CHAPTER FIVE
José Estrada was a bit thinner than he appeared in the photos, but otherwise, he cut the same figure. His father’s hazel eyes, to go with jet-black hair, gave him a striking look, a bit like a cat.
His girlfriend, Catalina Cordero, was a couple shades darker than José. Doña Carmen seemed like a decent woman, but given the racial and class lines that ran through most of Latin America, Catalina’s color might explain Doña Carmen’s doubts about her prospective daughter-in-law.

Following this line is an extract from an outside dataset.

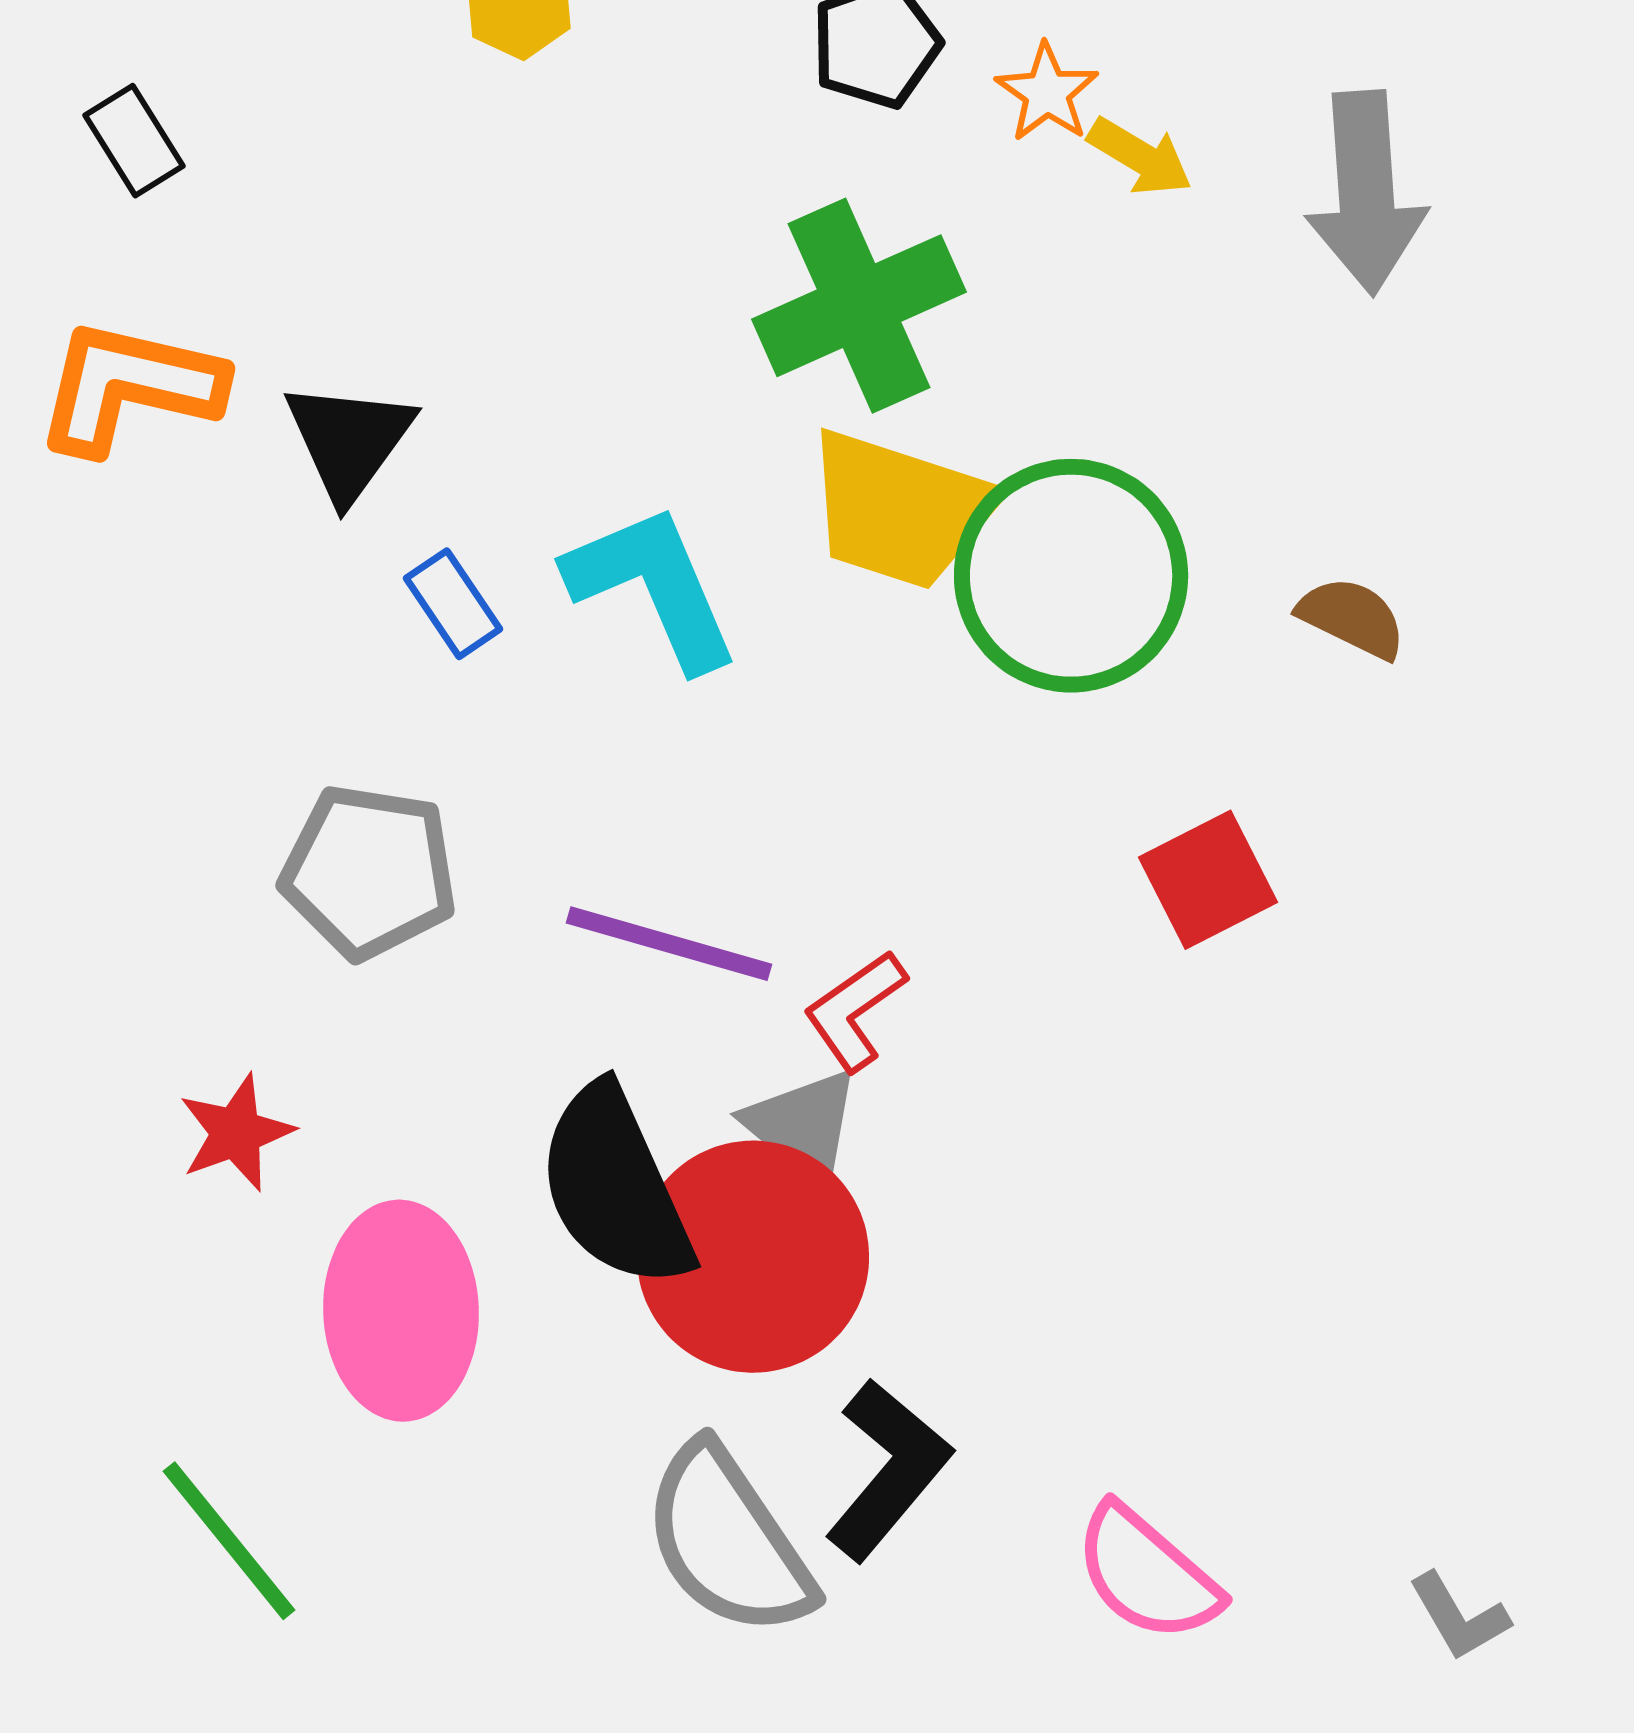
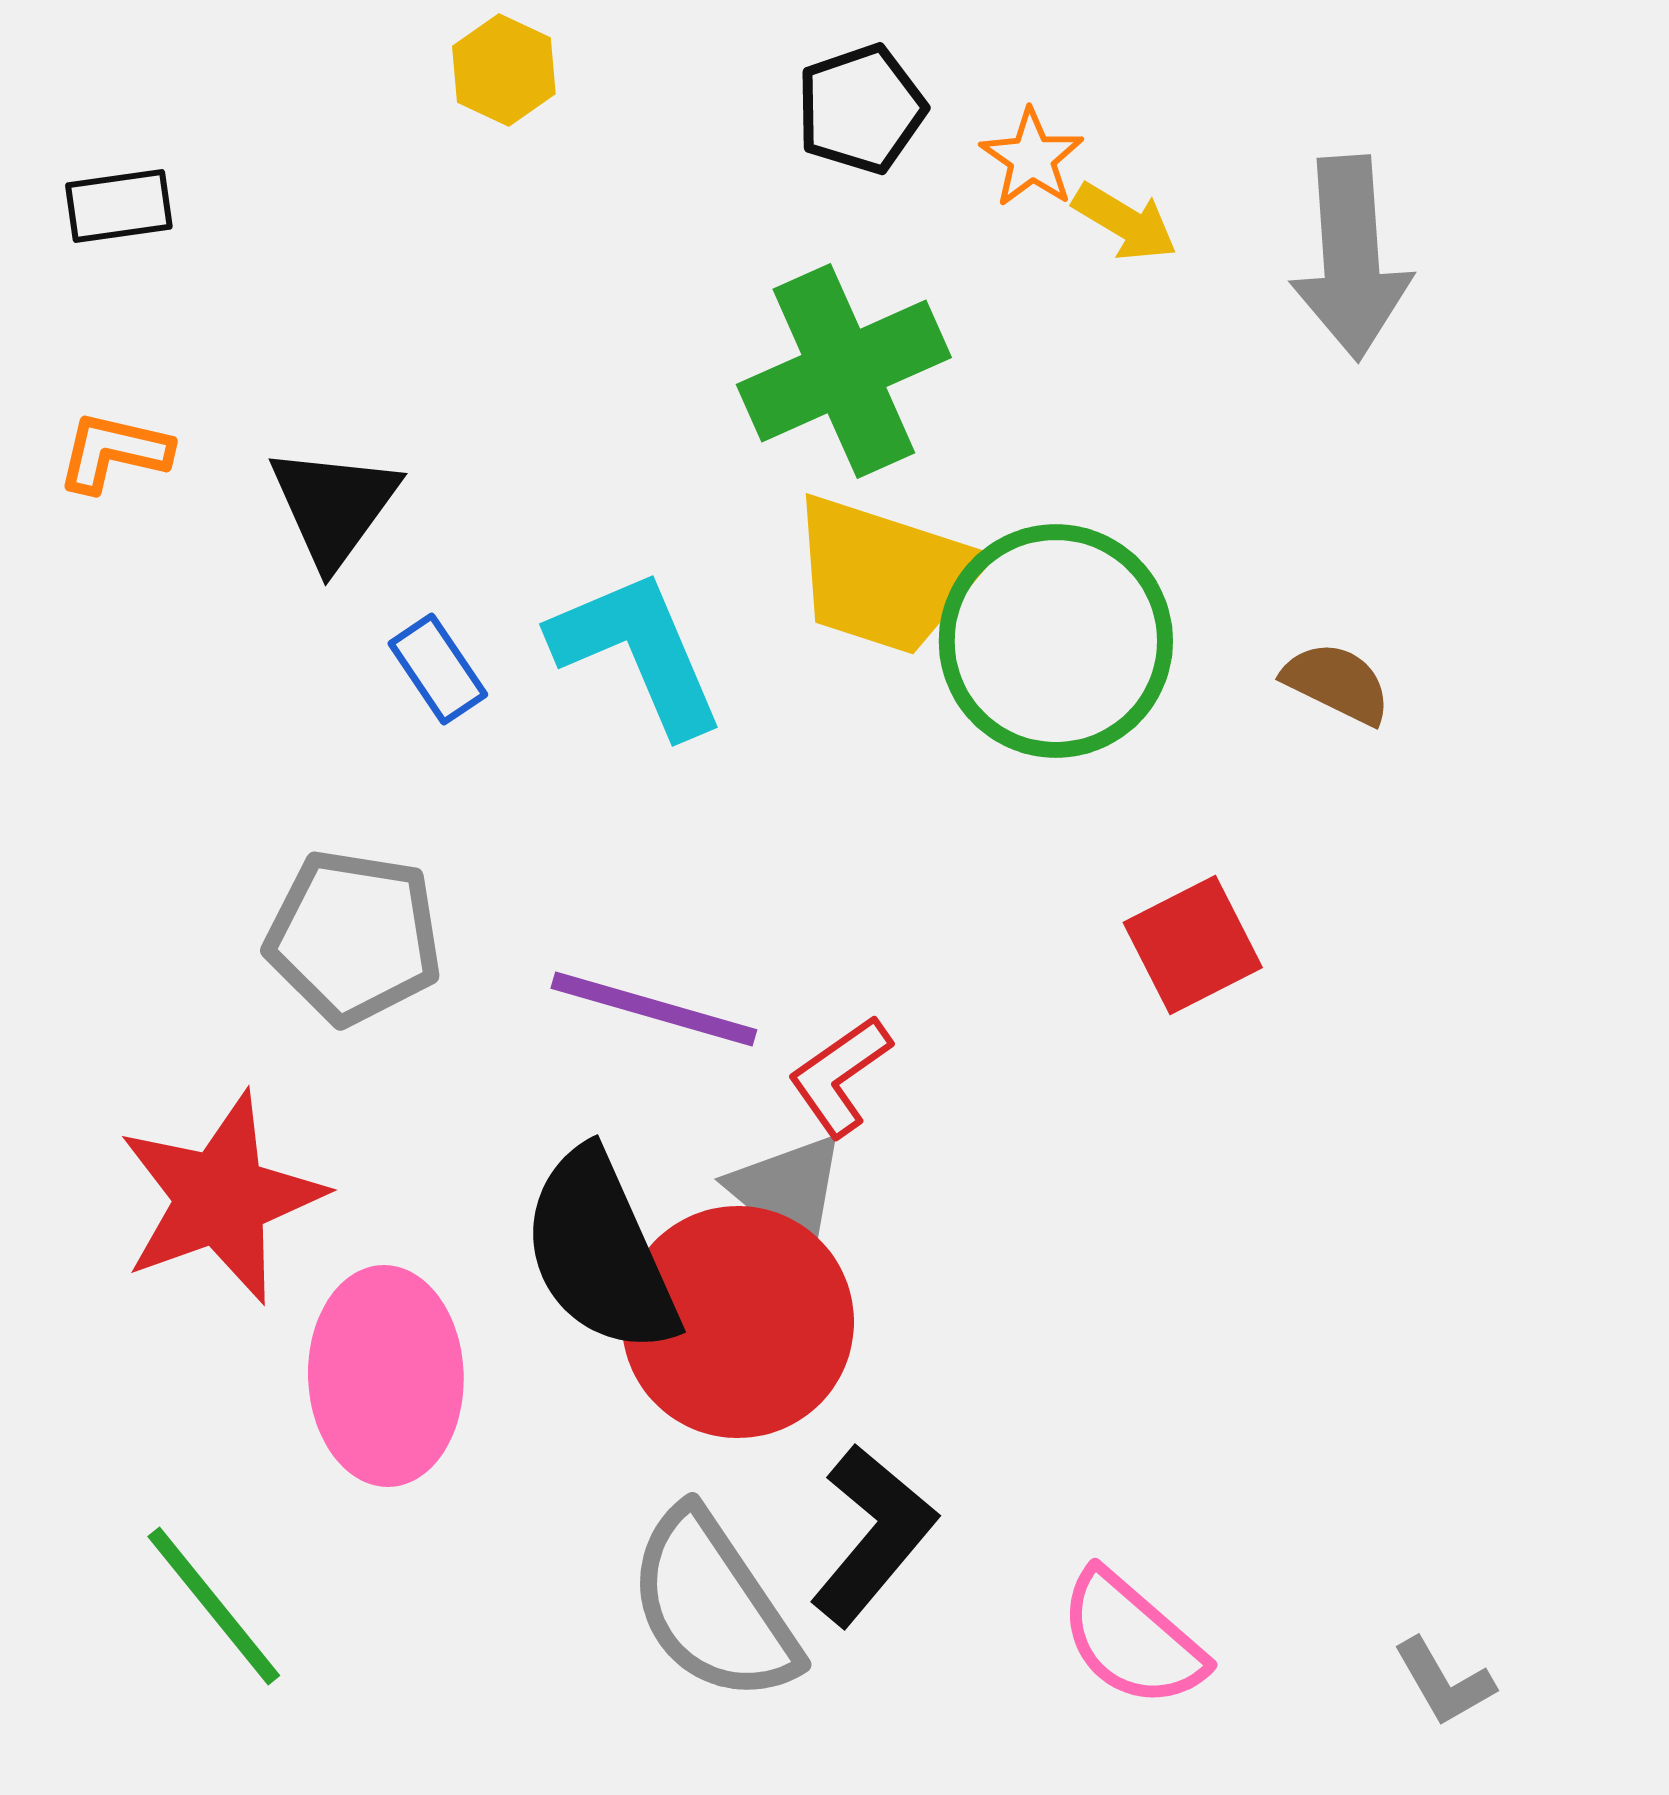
black rectangle: (134, 141) -> (119, 206), turned -66
orange L-shape: (129, 387) -> (114, 452), size x0.6
red star: (236, 1133) -> (221, 1198), size x1.8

But that strain of Indian blood also made Catalina exotic to the eye. Her cheekbones were high and pronounced, creating dramatic planes on her face, and her deep-set eyes were almost black. Her gaze was wary, which maybe came from her heritage as well. People of Indian extraction had never had it easy in Latin America. She stood right in front of me but seemed to be watching me from a hiding place.

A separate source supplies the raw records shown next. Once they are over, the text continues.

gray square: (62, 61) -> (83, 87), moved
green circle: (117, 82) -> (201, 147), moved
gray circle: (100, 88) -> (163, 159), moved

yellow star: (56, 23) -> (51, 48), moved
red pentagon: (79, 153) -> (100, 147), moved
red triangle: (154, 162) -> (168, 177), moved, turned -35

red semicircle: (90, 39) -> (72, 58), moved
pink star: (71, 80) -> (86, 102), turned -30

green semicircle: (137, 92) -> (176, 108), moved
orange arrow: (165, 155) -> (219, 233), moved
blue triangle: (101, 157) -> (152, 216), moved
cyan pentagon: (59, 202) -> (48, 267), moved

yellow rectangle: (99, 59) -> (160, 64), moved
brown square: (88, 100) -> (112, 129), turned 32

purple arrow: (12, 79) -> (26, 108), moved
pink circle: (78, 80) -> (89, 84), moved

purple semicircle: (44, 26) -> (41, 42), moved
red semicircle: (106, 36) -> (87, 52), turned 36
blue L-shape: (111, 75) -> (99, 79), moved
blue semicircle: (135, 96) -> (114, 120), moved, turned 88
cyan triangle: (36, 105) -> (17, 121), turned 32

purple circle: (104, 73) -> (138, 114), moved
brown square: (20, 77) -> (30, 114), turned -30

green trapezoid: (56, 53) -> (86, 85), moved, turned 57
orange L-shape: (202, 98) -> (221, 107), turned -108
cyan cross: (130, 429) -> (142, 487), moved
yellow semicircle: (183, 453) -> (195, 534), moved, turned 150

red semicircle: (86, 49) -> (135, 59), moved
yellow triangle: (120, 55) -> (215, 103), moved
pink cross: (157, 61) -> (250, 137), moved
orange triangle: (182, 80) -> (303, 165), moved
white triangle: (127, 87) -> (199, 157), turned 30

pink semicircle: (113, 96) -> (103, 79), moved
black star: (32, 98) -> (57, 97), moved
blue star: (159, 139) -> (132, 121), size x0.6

Both wore glistening white T-shirts and jeans, as if they had agreed on a uniform. The only difference was that Catalina sported a small sky blue kerchief tied around her neck. They were a striking couple, and it occurred to me that someone might want to kidnap them just to put them in a room and look at them.
Doña Carmen made the introductions, and we all sat down.

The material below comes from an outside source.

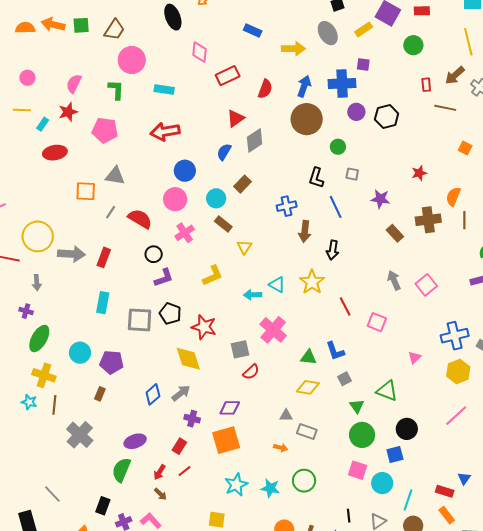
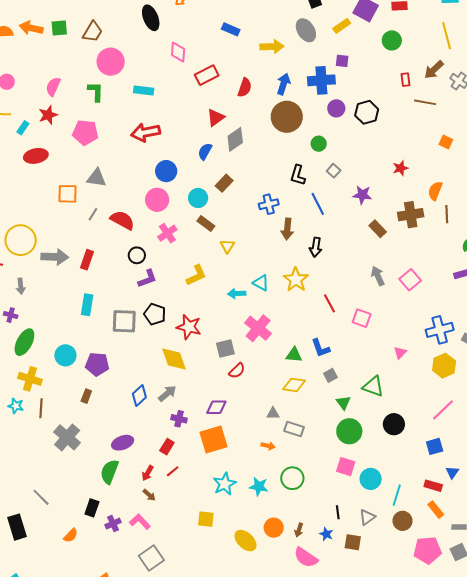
gray square: (352, 174) -> (334, 171), turned 32
blue square: (395, 454) -> (435, 446), moved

“Mr. Cuesta has agreed to provide us with extra protection. He is a former police officer and very experienced with matters here in Miami.”
A bemused look came over José.
“I’m sure Mr. Cuesta is extremely competent and qualified, Madre.” He turned to me. “But you should realize that my mother loves me very much and sometimes gets carried away with worry. She wants to treat me like some kind of precious artifact or a porcelain doll and put me in a china closet.”
His mother started to interrupt, but José held up a hand.
“I think we can agree, Mr. Cuesta, that the Colombian guerrillas have never kidnapped anyone in the United States. Isn’t that so?”
I shrugged. “Not that I know of.”
“It would be a very foolish thing for them to do, wouldn’t it? It might even be considered an act of war against this country. And the guerrillas are not so foolhardy as to provoke the most powerful nation in the world. They could end up with the American military hunting them through the Andes like scared rabbits. They wouldn’t risk that just to get their hands on little José again. Aren’t I right?”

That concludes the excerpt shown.